Problem
Every entry below should be reproduced exactly; no picture is to be included.

# # #

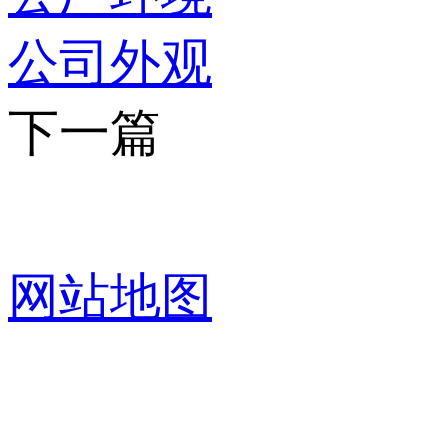
公司外观
下一篇
网站地图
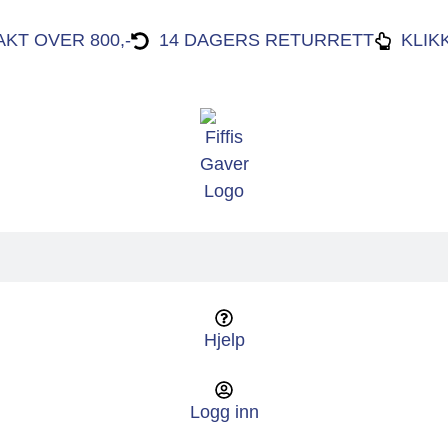
AKT OVER 800,-
14 DAGERS RETURRETT
KLIK
Hjelp
Logg inn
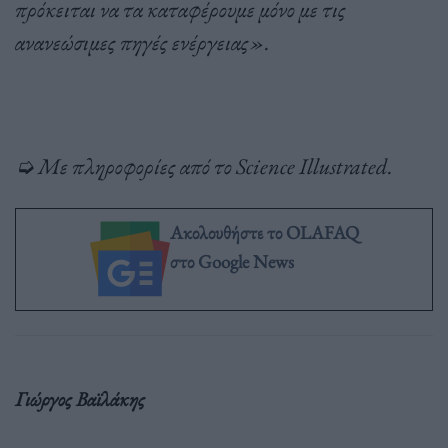
πρόκειται να τα καταφέρουμε μόνο με τις
ανανεώσιμες πηγές ενέργειας»
.
➭ Με πληροφορίες από το Science Illustrated.
Ακολουθήστε το OLAFAQ
στο Google News
Γιώργος Βαϊλάκης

# # #

Expected answer
公司外观
下一篇
网站地图
AKT OVER 800,-
14 DAGERS RETURRETT
KLIK
Hjelp
Logg inn
πρόκειται να τα καταφέρουμε μόνο με τις
ανανεώσιμες πηγές ενέργειας»
.
➭ Με πληροφορίες από το Science Illustrated.
Ακολουθήστε το OLAFAQ
στο Google News
Γιώργος Βαϊλάκης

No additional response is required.